WHAT YOU NEED TO DO: Copy out all the lines in the records that include the word "this".

[Records from a collection]
☆ ☆ ☆ ☆ ☆ ☆ ☆
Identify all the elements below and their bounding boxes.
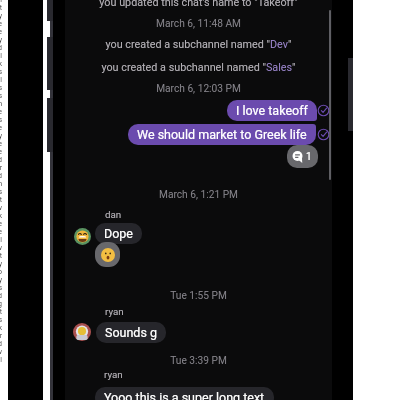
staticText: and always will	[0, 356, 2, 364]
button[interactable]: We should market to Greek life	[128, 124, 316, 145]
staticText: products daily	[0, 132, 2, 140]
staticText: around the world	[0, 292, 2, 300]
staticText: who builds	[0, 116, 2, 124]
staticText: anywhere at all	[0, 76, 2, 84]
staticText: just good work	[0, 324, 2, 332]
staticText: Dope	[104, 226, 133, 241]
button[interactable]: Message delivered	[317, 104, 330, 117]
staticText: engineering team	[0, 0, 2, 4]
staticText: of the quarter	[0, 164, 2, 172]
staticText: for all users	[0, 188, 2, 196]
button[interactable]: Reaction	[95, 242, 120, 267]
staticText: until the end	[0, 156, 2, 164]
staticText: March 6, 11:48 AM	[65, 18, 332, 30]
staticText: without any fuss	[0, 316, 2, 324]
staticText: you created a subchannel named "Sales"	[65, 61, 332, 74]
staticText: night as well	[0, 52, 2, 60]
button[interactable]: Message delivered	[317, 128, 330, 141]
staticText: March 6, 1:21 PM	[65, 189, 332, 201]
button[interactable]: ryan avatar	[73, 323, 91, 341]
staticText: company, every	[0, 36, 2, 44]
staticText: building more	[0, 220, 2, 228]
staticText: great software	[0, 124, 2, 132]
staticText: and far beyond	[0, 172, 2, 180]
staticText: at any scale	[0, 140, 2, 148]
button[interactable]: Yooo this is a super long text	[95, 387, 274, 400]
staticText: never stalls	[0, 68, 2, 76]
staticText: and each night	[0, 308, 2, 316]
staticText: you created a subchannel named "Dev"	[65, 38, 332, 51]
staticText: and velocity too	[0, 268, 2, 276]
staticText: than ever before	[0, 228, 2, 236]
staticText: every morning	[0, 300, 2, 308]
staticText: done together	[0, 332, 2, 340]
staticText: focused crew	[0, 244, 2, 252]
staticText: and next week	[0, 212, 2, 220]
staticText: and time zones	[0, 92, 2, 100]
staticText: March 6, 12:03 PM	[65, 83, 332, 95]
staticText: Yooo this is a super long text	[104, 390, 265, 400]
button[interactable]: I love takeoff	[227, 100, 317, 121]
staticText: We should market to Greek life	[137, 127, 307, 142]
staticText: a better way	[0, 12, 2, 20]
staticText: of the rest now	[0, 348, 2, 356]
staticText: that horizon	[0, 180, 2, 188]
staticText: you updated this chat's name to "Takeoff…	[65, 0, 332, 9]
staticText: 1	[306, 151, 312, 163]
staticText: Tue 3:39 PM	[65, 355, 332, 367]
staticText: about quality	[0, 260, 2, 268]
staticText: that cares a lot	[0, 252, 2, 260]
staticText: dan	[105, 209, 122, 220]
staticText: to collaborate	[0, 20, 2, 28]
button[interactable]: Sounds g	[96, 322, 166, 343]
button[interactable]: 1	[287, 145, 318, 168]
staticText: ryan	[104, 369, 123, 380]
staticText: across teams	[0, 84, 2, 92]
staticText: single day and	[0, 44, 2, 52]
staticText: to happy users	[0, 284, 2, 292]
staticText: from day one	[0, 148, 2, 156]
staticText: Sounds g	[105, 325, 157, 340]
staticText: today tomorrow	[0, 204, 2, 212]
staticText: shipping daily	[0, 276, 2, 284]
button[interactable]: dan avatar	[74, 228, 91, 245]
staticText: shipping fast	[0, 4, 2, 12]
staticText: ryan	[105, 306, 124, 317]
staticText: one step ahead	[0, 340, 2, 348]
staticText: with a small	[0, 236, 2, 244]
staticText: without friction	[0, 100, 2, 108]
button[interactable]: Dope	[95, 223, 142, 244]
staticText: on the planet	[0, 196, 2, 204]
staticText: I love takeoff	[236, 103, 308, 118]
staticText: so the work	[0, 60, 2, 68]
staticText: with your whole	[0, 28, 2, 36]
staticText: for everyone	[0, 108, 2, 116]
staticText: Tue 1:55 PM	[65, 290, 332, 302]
☆ ☆ ☆ ☆ ☆ ☆ ☆
SOLUTION TO THE EXERCISE:
button[interactable]: Yooo this is a super long text	[95, 387, 274, 400]
staticText: Yooo this is a super long text	[104, 390, 265, 400]
staticText: you updated this chat's name to "Takeoff…	[65, 0, 332, 9]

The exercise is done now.